• [Work required]:
Each record needs to be transcribed word for word, though without its pictures.

--------------------------------

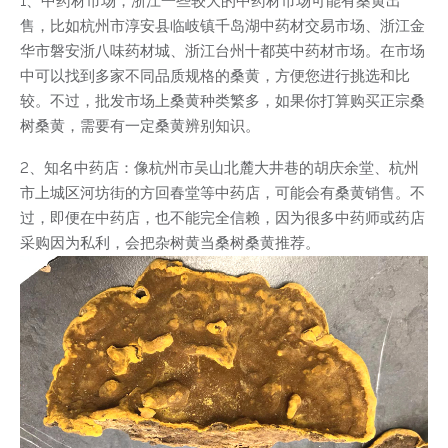
1、中药材市场，浙江一些较大的中药材市场可能有桑黄出
售，比如杭州市淳安县临岐镇千岛湖中药材交易市场、浙江金
华市磐安浙八味药材城、浙江台州十都英中药材市场。在市场
中可以找到多家不同品质规格的桑黄，方便您进行挑选和比
较。不过，批发市场上桑黄种类繁多，如果你打算购买正宗桑
树桑黄，需要有一定桑黄辨别知识。
2、知名中药店：像杭州市吴山北麓大井巷的胡庆余堂、杭州
市上城区河坊街的方回春堂等中药店，可能会有桑黄销售。不
过，即便在中药店，也不能完全信赖，因为很多中药师或药店
采购因为私利，会把杂树黄当桑树桑黄推荐。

--------------------------------

• [Solution]:
1、中药材市场，浙江一些较大的中药材市场可能有桑黄出
售，比如杭州市淳安县临岐镇千岛湖中药材交易市场、浙江金
华市磐安浙八味药材城、浙江台州十都英中药材市场。在市场
中可以找到多家不同品质规格的桑黄，方便您进行挑选和比
较。不过，批发市场上桑黄种类繁多，如果你打算购买正宗桑
树桑黄，需要有一定桑黄辨别知识。
2、知名中药店：像杭州市吴山北麓大井巷的胡庆余堂、杭州
市上城区河坊街的方回春堂等中药店，可能会有桑黄销售。不
过，即便在中药店，也不能完全信赖，因为很多中药师或药店
采购因为私利，会把杂树黄当桑树桑黄推荐。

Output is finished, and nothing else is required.